Predicting sampling advantage of stochastic Ising Machines for Quantum Simulations
Rutger J. L. F. Berns, Davi R. Rodrigues, Giovanni Finocchio, Johan H. Mentink
TL;DR
The paper addresses whether stochastic Ising machines (sIMs) can provide a computational advantage for simulating quantum magnets via Neural Network Quantum States (NQS) by mapping the NQS wavefunction to an Ising model and comparing sampling on a software-emulated sIM against Metropolis-Hastings sampling. It introduces a hardware-agnostic metric based on autocorrelation times to predict iso-accuracy sampling requirements, and uses pre-trained RBM models for the 2D Heisenberg model to quantify potential speedups.
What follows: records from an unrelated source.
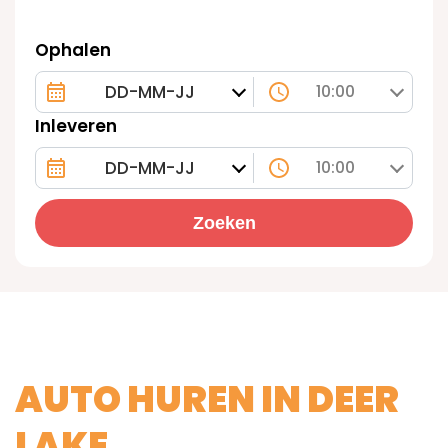
Ophalen
10:00
Inleveren
10:00
Zoeken
AUTO HUREN IN DEER
LAKE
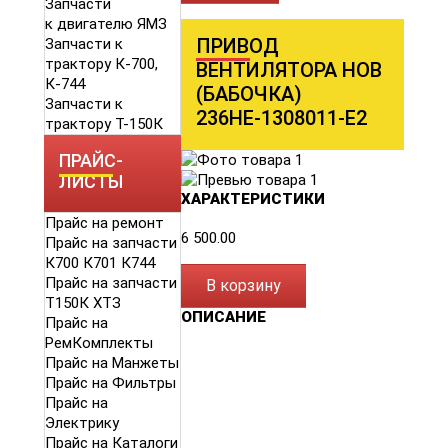
Запчасти
к двигателю ЯМЗ
ПРИВОД
Запчасти к
трактору К-700,
ВЕНТИЛЯТОРА НОВ
К-744
(БАБОЧКА)
Запчасти к
236НЕ-1308011-Е2
трактору Т-150К
ПРАЙС-
ЛИСТЫ
ХАРАКТЕРИСТИКИ
Прайс на ремонт
6 500.00
Прайс на запчасти
К700 К701 К744
Прайс на запчасти
В корзину
Т150К ХТЗ
ОПИСАНИЕ
Прайс на
РемКомплекты
Прайс на Манжеты
Прайс на Фильтры
Прайс на
Электрику
Прайс на Каталоги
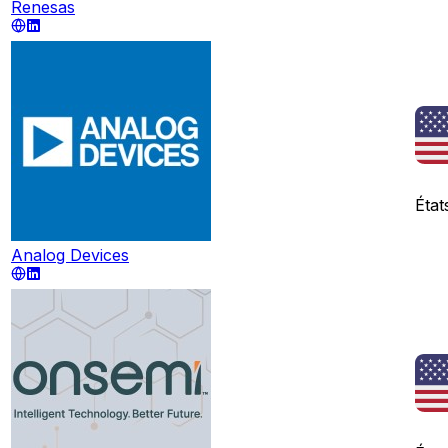
Renesas
État
Analog Devices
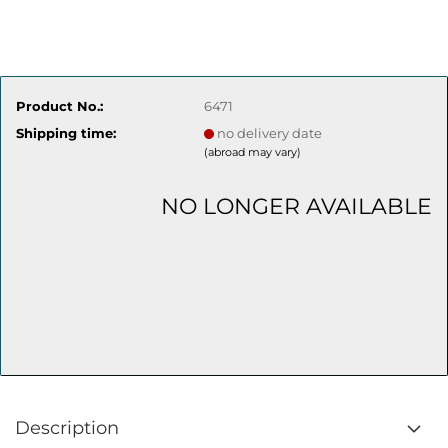
Product No.:
6471
Shipping time:
no delivery date
(abroad may vary)
NO LONGER AVAILABLE
Description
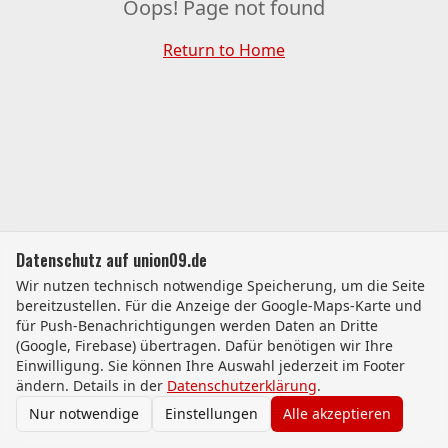
Oops! Page not found
Return to Home
Datenschutz auf union09.de
Wir nutzen technisch notwendige Speicherung, um die Seite
bereitzustellen. Für die Anzeige der Google-Maps-Karte und
für Push-Benachrichtigungen werden Daten an Dritte
(Google, Firebase) übertragen. Dafür benötigen wir Ihre
Einwilligung. Sie können Ihre Auswahl jederzeit im Footer
ändern. Details in der
Datenschutzerklärung
.
Nur notwendige
Einstellungen
Alle akzeptieren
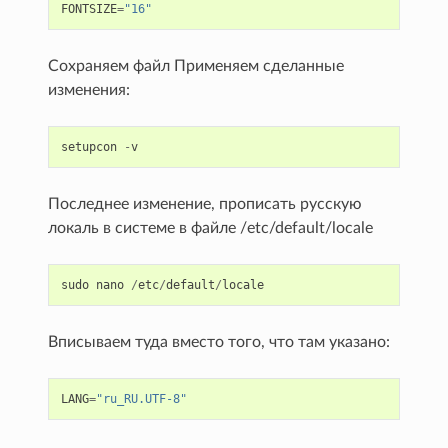
FONTSIZE
=
"16"
Сохраняем файл Применяем сделанные
изменения:
setupcon
-
v
Последнее изменение, прописать русскую
локаль в системе в файле /etc/default/locale
sudo
nano
/
etc
/
default
/
locale
Вписываем туда вместо того, что там указано:
LANG
=
"ru_RU.UTF-8"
The results indicate that for alpha=2 networks, sIM-based sampling can outperform MH by 2-4 orders of magnitude, while larger networks encounter higher autocorrelation due to energy barriers; sparse models may mitigate this. The study provides a practical framework for predicting sIM advantages without hardware deployment and highlights pathways toward scalable, energy-efficient quantum simulations.
Abstract
Stochastic Ising machines, sIMs, are highly promising accelerators for optimization and sampling of computational problems that can be formulated as an Ising model. Here we investigate the computational advantage of sIM for simulations of quantum magnets with neural-network quantum states (NQS), in which the quantum many-body wave function is mapped onto an Ising model. We study the sampling performance of sIM for NQS by comparing sampling on a software-emulated sIM with standard Metropolis-Hastings sampling for NQS. We quantify the sampling efficiency by the number of steps required to reach iso-accurate stochastic estimation of the variational energy and show that this is entirely determined by the autocorrelation time of the sampling. This enables predications of sampling advantage without direct deployment on hardware. For the quantum Heisenberg models studied and experimental results on the runtime of sIMs, we project a possible speed-up of 100 to 10000, suggesting great opportunities for studying complex quantum systems at larger scales.